- _What to produce_: Search the data for the string "trên" and extract every line where it appears.

- _Supplied data_:

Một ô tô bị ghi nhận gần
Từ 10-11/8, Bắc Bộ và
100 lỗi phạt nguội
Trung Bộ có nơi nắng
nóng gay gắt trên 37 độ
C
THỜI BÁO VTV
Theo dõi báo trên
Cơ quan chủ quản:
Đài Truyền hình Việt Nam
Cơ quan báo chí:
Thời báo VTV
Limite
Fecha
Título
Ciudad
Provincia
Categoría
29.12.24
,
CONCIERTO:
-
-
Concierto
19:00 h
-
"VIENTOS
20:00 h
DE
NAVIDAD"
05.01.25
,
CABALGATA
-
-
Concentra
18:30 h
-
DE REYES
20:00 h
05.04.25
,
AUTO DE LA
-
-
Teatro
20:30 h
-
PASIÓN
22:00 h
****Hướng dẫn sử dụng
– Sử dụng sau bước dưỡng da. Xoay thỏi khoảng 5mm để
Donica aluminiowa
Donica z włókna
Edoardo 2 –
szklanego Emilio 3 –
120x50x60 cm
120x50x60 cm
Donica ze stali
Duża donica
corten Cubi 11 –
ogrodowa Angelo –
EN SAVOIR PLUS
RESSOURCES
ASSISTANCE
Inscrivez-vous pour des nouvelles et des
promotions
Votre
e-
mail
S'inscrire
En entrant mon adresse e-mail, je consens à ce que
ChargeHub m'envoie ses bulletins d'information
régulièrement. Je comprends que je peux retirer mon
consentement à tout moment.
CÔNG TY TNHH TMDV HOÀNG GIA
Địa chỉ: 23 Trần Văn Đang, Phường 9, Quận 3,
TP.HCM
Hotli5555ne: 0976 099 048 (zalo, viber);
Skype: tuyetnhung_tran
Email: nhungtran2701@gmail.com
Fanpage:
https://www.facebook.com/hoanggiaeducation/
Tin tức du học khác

- _Solution_:
nóng gay gắt trên 37 độ
Theo dõi báo trên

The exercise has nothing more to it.